We're thrilled to see the far-left in America has the same respect for the Democratic process as their forebears did. On Tuesday, California Governor Gavin Newsom signed a bill requiring President Trump to either release his tax returns or he won't appear on the ballot in the state.
Under SB 27, called the "Presidential Tax Transparency and Accountability Act," any candidate running for president or governor in California must file copies of their tax returns from the previous 5 years to the California secretary of State or their names will be stricken from the ballot, the Hill reports.
Newsom argued that, as the largest economic engine within the US, California has a "responsibility" to demand this additional information (for the record: the Constitution doesn't say anything about candidates releasing tax returns - though the federal income tax didn't exist back on).

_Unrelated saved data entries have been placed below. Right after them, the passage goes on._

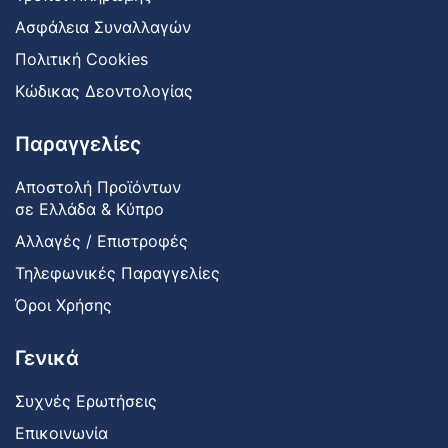
Ασφάλεια Συναλλαγών
Πολιτική Cookies
Κώδικας Δεοντολογίας
Παραγγελίες
Αποστολή Προϊόντων
σε Ελλάδα & Κύπρο
Αλλαγές / Επιστροφές
Τηλεφωνικές Παραγγελίες
Όροι Χρήσης
Γενικά
Συχνές Ερωτήσεις
Επικοινωνία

"As one of the largest economies in the world and home to 1 in 9 Americans eligible to vote, California has a special responsibility to require this information of presidential and gubernatorial candidates," Newsom said.
"These are extraordinary times and states have a legal and moral duty to do everything in their power to ensure leaders seeking the highest offices meet minimal standards and to restore public confidence. The disclosure required by this bill will shed light on conflicts of interest, self-dealing or influence from domestic and foreign business interest."

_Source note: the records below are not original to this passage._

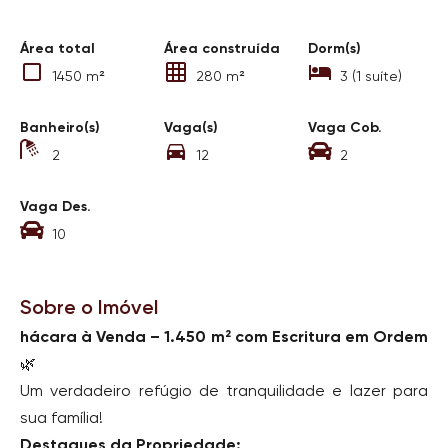
Área total
Área construída
Dorm(s)
1450 m²
280 m²
3 (1 suíte)
Banheiro(s)
Vaga(s)
Vaga Cob.
2
12
2
Vaga Des.
10
Sobre o Imóvel
hácara à Venda – 1.450 m² com Escritura em Ordem
🌿
Um verdadeiro refúgio de tranquilidade e lazer para
sua família!
Destaques da Propriedade: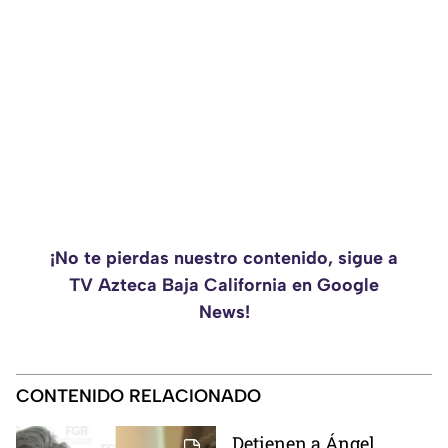
¡No te pierdas nuestro contenido, sigue a
TV Azteca Baja California en Google
News!
CONTENIDO RELACIONADO
Detienen a Ángel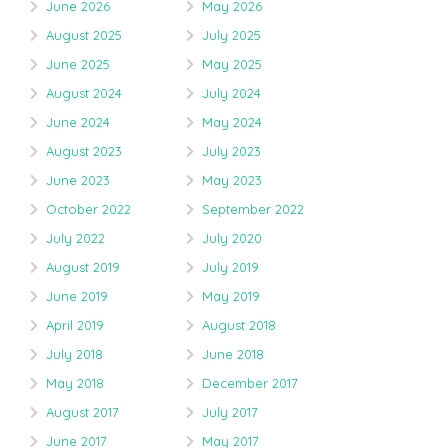
June 2026
May 2026
August 2025
July 2025
June 2025
May 2025
August 2024
July 2024
June 2024
May 2024
August 2023
July 2023
June 2023
May 2023
October 2022
September 2022
July 2022
July 2020
August 2019
July 2019
June 2019
May 2019
April 2019
August 2018
July 2018
June 2018
May 2018
December 2017
August 2017
July 2017
June 2017
May 2017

A Trump campaign spokesman called the new law "unconstitutional," and insisted that there was a good reason why California's last governor, Jerry Brown, refused to sign the legislation.

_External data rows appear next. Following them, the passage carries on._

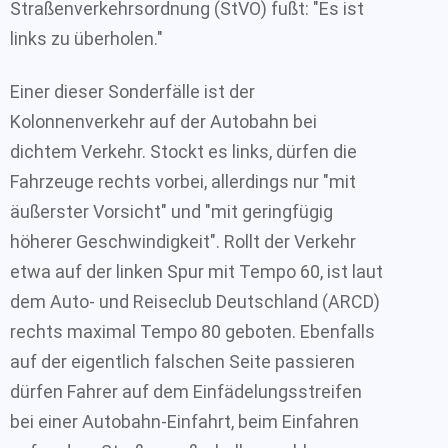
Straßenverkehrsordnung (StVO) fußt: "Es ist
links zu überholen."
Einer dieser Sonderfälle ist der
Kolonnenverkehr auf der Autobahn bei
dichtem Verkehr. Stockt es links, dürfen die
Fahrzeuge rechts vorbei, allerdings nur "mit
äußerster Vorsicht" und "mit geringfügig
höherer Geschwindigkeit". Rollt der Verkehr
etwa auf der linken Spur mit Tempo 60, ist laut
dem Auto- und Reiseclub Deutschland (ARCD)
rechts maximal Tempo 80 geboten. Ebenfalls
auf der eigentlich falschen Seite passieren
dürfen Fahrer auf dem Einfädelungsstreifen
bei einer Autobahn-Einfahrt, beim Einfahren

In a statement, Trump campaign spokesman Tim Murtaugh called the move "unconstitutional."
"There's very good reasons why the very liberal Governor Jerry Brown vetoed this bill 2 years ago - it's unconstitutional and it opens up the possibility for states to load up more requirements on candidates in future elections. What's next, 5 years of health records?" he said.
Murtaugh said states can't add requirements to presidential candidates' qualifications for running.
"The Constitution's clear on the qualifications for someone to serve as president and states can't add additional requirements on their own," he said. "The bill also violates the 1st Amendment right of association since California can't tell political parties that candidates their members can or can't vote for in a primary election."
Unsurprisingly, the bill was overwhelmingly passed by California's assembly and the state senate earlier this month. Among its more appalling provisions, the bill includes an "urgency clause", that would allow it to take effect before the 2020 vote, meaning any Californians who want to vote for President Trump might need to write his name in.
Though it has faded from the headlines somewhat, the battle over Trump's tax returns continues to rage. The administration's already suing New York State, that recently passed a law allowing the state to request Trump's tax returns, while in Congress, the Ways and Means Committee has filed a lawsuit over the administration’s refusal to release Trump's returns, that's likely the beginning of a lengthy legal battle. Surprisingly, Trump was joined in his outrage by some liberal pundits who have stood out for their opposition to Trump's ideas.